CLaMP 3: Universal Music Information Retrieval Across Unaligned Modalities and Unseen Languages
Shangda Wu, Zhancheng Guo, Ruibin Yuan, Junyan Jiang, Seungheon Doh, Gus Xia, Juhan Nam, Xiaobing Li, Feng Yu, Maosong Sun
TL;DR
CLaMP 3 presents a universal MIR framework that unifies sheet music, performance signals, audio, and multilingual text in a shared embedding space via contrastive learning and multi-stage alignment. It introduces M4-RAG to generate 2.31 million multilingual music-text examples and WikiMT-X as a holistic 1,000-triplet benchmark, both publicly released to foster research. Empirical results show state-of-the-art performance across symbolic and audio retrieval, with strong cross-lingual generalization and emergent cross-modal capabilities enabled by text as a bridge. The work provides a scalable pathway for multimodal and multilingual music understanding and retrieval, along with valuable datasets and benchmarks for future exploration.
Abstract
CLaMP 3 is a unified framework developed to address challenges of cross-modal and cross-lingual generalization in music information retrieval.
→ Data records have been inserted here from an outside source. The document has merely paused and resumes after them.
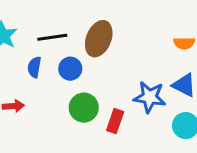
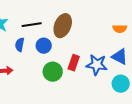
red rectangle: (115, 121) -> (74, 63), moved

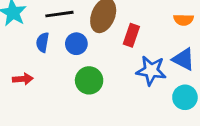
red rectangle: (74, 63) -> (131, 35), moved

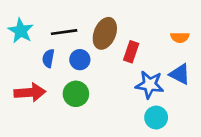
red arrow: (23, 79) -> (30, 93), size x1.6
green circle: (89, 80) -> (76, 94), moved
cyan circle: (185, 97) -> (156, 118), moved

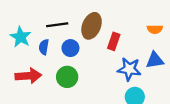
cyan star: (21, 31) -> (21, 37), moved
blue triangle: (180, 74) -> (155, 60), turned -36

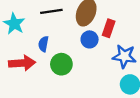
blue semicircle: (44, 47) -> (43, 44), moved
blue circle: (70, 48) -> (90, 39), moved

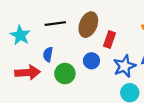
blue circle: (90, 39) -> (91, 61), moved
blue star: (124, 56) -> (124, 66), turned -30

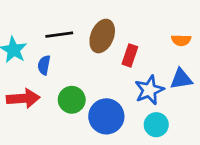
blue semicircle: (48, 54) -> (44, 65), moved
blue circle: (91, 61) -> (106, 116), moved, size x1.6

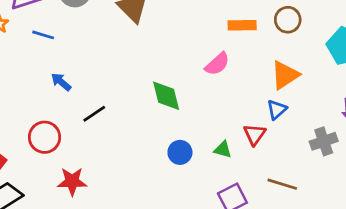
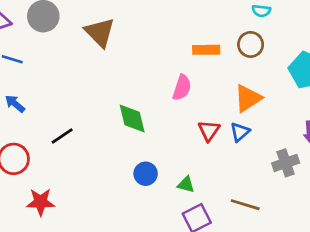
pink semicircle: (217, 64) -> (182, 88), turned -30
blue arrow: (61, 82) -> (15, 104), moved
red triangle: (255, 134) -> (209, 131), moved
green triangle: (223, 150) -> (186, 184), moved

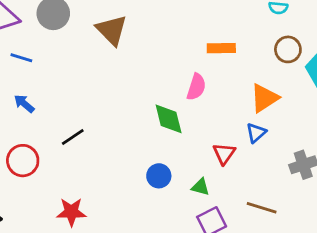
brown circle: (251, 44) -> (288, 49), moved
green diamond: (132, 119) -> (169, 119), moved
red triangle: (209, 131) -> (224, 154), moved
red star: (41, 202) -> (71, 212), moved

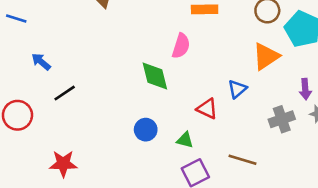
orange triangle: (264, 98) -> (266, 56), moved
blue arrow: (24, 104) -> (41, 62), moved
red triangle: (224, 154) -> (207, 109), turned -40

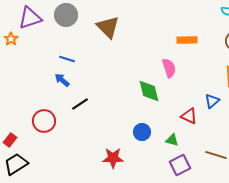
blue line: (16, 18) -> (67, 59), moved
pink semicircle: (181, 46) -> (169, 68), turned -36
red star: (63, 164) -> (113, 158), moved

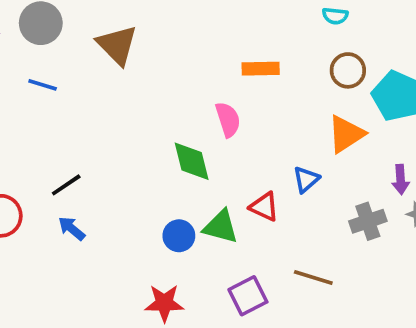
blue line: (67, 59) -> (43, 85), moved
blue arrow: (62, 80) -> (72, 229), moved
green triangle: (172, 140) -> (221, 227), moved, size x1.5
red star: (113, 158) -> (164, 303), moved

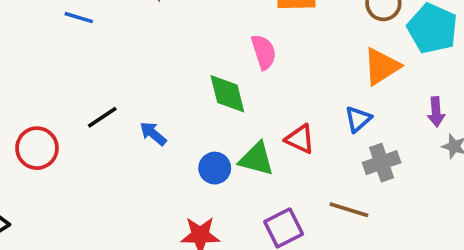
blue triangle: (306, 179) -> (358, 119), moved
gray cross: (368, 221) -> (382, 163), moved
blue arrow: (72, 229) -> (153, 134), moved

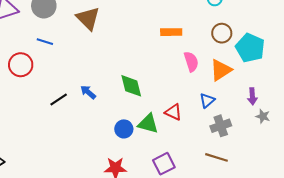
pink semicircle: (264, 52) -> (191, 62), moved
blue arrow: (153, 134) -> (88, 92), moved
red circle: (37, 148) -> (21, 65), moved
brown line: (349, 210) -> (217, 157), moved

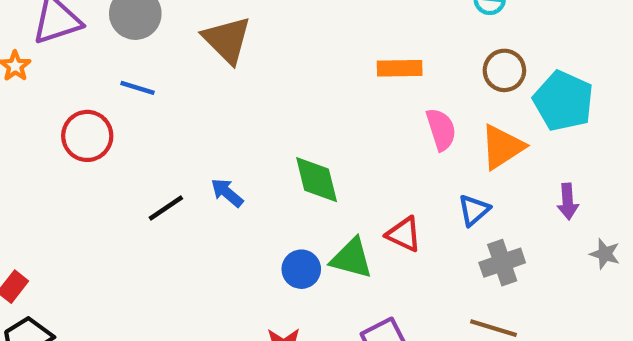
gray star: (263, 116) -> (605, 254), moved

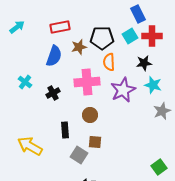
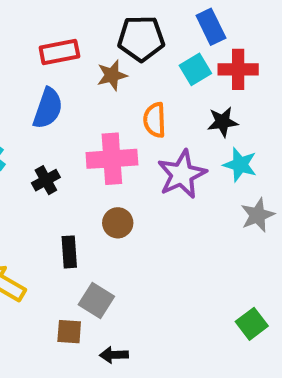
black pentagon: (102, 38) -> (141, 38), moved
brown star: (79, 47) -> (112, 75), moved
brown square: (95, 142) -> (69, 332), moved

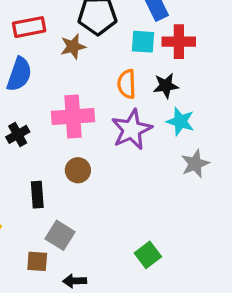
cyan square: (195, 69) -> (143, 42), turned 35
orange semicircle: (155, 120) -> (127, 84), moved
green square: (252, 324) -> (148, 255), moved

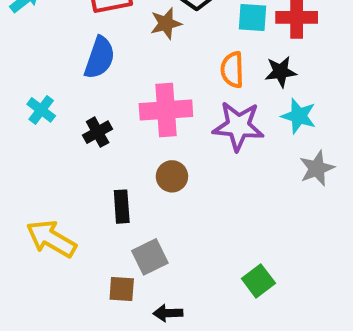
purple star: (132, 130) -> (238, 126), turned 30
gray square: (60, 235) -> (150, 257), turned 32

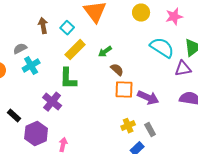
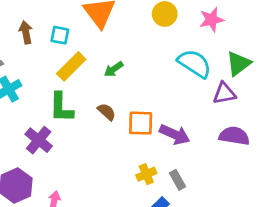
cyan square: (67, 28) -> (60, 35), turned -32
brown semicircle: (117, 70) -> (107, 112), moved

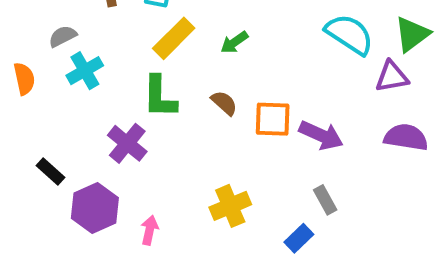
yellow cross: (146, 174) -> (230, 206), moved, size x1.4

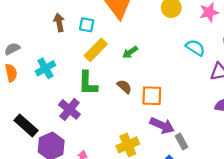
cyan semicircle: (349, 34) -> (195, 48), size x0.7
gray semicircle: (63, 36) -> (12, 49), moved
purple arrow: (321, 135) -> (162, 125), moved
black rectangle: (50, 172) -> (26, 125), size x1.5

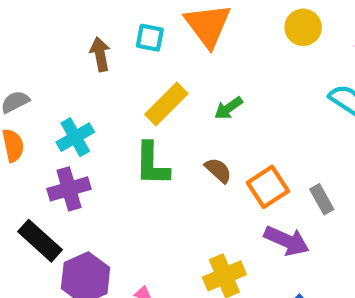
cyan square: (87, 25) -> (150, 38), moved
orange square: (152, 96) -> (268, 187), turned -35
purple cross: (69, 109) -> (69, 189), moved, turned 35
gray rectangle: (182, 141) -> (322, 199), moved

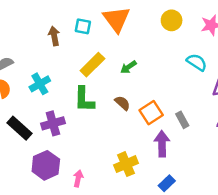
purple cross: (69, 189) -> (53, 123), moved
black rectangle: (40, 241) -> (19, 128), moved
purple arrow: (287, 241) -> (162, 144), turned -115

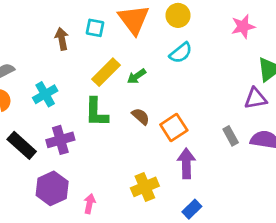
yellow circle: (172, 20) -> (178, 15), moved
cyan semicircle: (197, 62) -> (181, 53), moved, turned 108
green arrow: (128, 67) -> (137, 76), moved
gray rectangle: (182, 120) -> (231, 136), moved

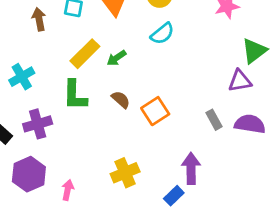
purple arrow: (186, 163) -> (191, 168), moved

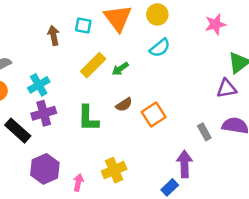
green L-shape: (75, 95) -> (88, 118), moved
brown semicircle: (121, 100) -> (124, 105), turned 105
gray rectangle: (214, 120) -> (204, 132), moved
purple cross: (38, 124) -> (44, 113), moved
yellow cross: (125, 173) -> (114, 170), moved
Using contrastive learning, it aligns all major music modalities--including sheet music, performance signals, and audio recordings--with multilingual text in a shared representation space, enabling retrieval across unaligned modalities with text as a bridge. It features a multilingual text encoder adaptable to unseen languages, exhibiting strong cross-lingual generalization. Leveraging retrieval-augmented generation, we curated M4-RAG, a web-scale dataset consisting of 2.31 million music-text pairs. This dataset is enriched with detailed metadata that represents a wide array of global musical traditions. To advance future research, we release WikiMT-X, a benchmark comprising 1,000 triplets of sheet music, audio, and richly varied text descriptions. Experiments show that CLaMP 3 achieves state-of-the-art performance on multiple MIR tasks, significantly surpassing previous strong baselines and demonstrating excellent generalization in multimodal and multilingual music contexts.